Key idea

Each node updates itself based on its neighbours. Like a social network of nodes passing notes — every round, each node reads its neighbours' messages, combines them with its own state, and updates. Do this a few rounds and even far-away nodes' information has rippled through.

Click any node to make it the source · then "Step" or "Auto" to propagate
Round 0

After K rounds of message-passing, each node's representation reflects information from nodes up to K hops away. That's why GNNs typically use 2–4 layers — past a few hops, the graph starts to over-smooth and every node ends up looking the same. Click a node on the edge of the graph and watch how many rounds it takes for the signal to reach the opposite side.

A graph is just nodes and edges. Many real datasets are graphs: atoms connected by bonds (molecules), people connected by friendships (social networks), papers connected by citations (academic graphs), even code where functions call each other.

GNNs let each node have a feature vector, then repeatedly update each node by mixing in the features of its neighbours.
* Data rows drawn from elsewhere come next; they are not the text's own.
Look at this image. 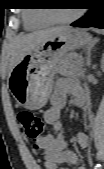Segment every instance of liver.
I'll return each instance as SVG.
<instances>
[{
    "instance_id": "liver-1",
    "label": "liver",
    "mask_w": 104,
    "mask_h": 169,
    "mask_svg": "<svg viewBox=\"0 0 104 169\" xmlns=\"http://www.w3.org/2000/svg\"><path fill=\"white\" fill-rule=\"evenodd\" d=\"M69 29L70 27L68 26H57L19 35L13 44L9 64V75L26 54L40 48L46 41Z\"/></svg>"
}]
</instances>
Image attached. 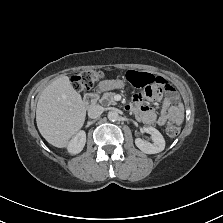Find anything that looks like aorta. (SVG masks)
Listing matches in <instances>:
<instances>
[{"instance_id": "1", "label": "aorta", "mask_w": 223, "mask_h": 223, "mask_svg": "<svg viewBox=\"0 0 223 223\" xmlns=\"http://www.w3.org/2000/svg\"><path fill=\"white\" fill-rule=\"evenodd\" d=\"M118 117H119V115H118V113L117 112H115V111H110L109 113H108V119L110 120V121H117L118 120Z\"/></svg>"}]
</instances>
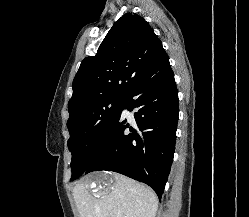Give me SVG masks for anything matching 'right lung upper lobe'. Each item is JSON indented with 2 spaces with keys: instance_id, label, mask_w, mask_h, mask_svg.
Listing matches in <instances>:
<instances>
[{
  "instance_id": "1",
  "label": "right lung upper lobe",
  "mask_w": 249,
  "mask_h": 217,
  "mask_svg": "<svg viewBox=\"0 0 249 217\" xmlns=\"http://www.w3.org/2000/svg\"><path fill=\"white\" fill-rule=\"evenodd\" d=\"M164 53L162 42L143 17L124 14L97 54L82 61L73 80L69 114L101 98L125 97Z\"/></svg>"
}]
</instances>
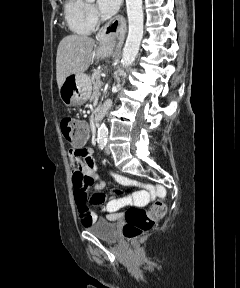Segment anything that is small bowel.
Returning a JSON list of instances; mask_svg holds the SVG:
<instances>
[{"label":"small bowel","instance_id":"obj_1","mask_svg":"<svg viewBox=\"0 0 240 288\" xmlns=\"http://www.w3.org/2000/svg\"><path fill=\"white\" fill-rule=\"evenodd\" d=\"M85 140L72 143V148L68 152L69 160L74 169L72 172V182L74 186V198L78 208L80 221L83 226H88L97 220V215L89 207V204H102L104 195L102 193L105 182L98 175L97 168L93 162L94 151L86 147ZM119 183L129 185L132 182L122 176L111 174ZM92 188V190H91ZM130 197H122L119 190L112 192L109 200L102 206V211L107 214L111 221L121 217L120 209L130 204Z\"/></svg>","mask_w":240,"mask_h":288}]
</instances>
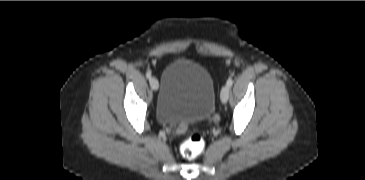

After L rounds, every node's representation reflects information from nodes up to L hops away.

Reach for it when

  • Molecular property prediction (drug discovery, materials)
  • Recommendation on bipartite user-item graphs
  • Knowledge graph completion
  • Any task where the structure of relationships matters

Skip it when

  • Your data isn't naturally a graph (don't force it)
  • The graph is huge and the structure is incidental
  • You only have node features, no informative edges
  • Long-range dependencies dominate — try a graph transformer
import torch.nn as nn
from torch_geometric.nn import GCNConv

class GCN(nn.Module):
    def __init__(self, in_dim, hidden, out_dim):
        super().__init__()
        self.conv1 = GCNConv(in_dim, hidden)
        self.conv2 = GCNConv(hidden, out_dim)

    def forward(self, x, edge_index):
        x = self.conv1(x, edge_index).relu()
        return self.conv2(x, edge_index)
Want the message-passing math?
Message passing $$ \mathbf{h}_v^{(\ell+1)} \;=\; \phi\!\left(\mathbf{h}_v^{(\ell)},\; \bigoplus_{u \in \mathcal{N}(v)} \psi(\mathbf{h}_u^{(\ell)}, \mathbf{h}_v^{(\ell)}, \mathbf{e}_{uv})\right) $$
  • hv(ℓ)feature vector of node v at layer
  • 𝒩(v)neighbours of node v
  • ψ, φlearned message and update functions
  • permutation-invariant aggregation (sum, mean, max)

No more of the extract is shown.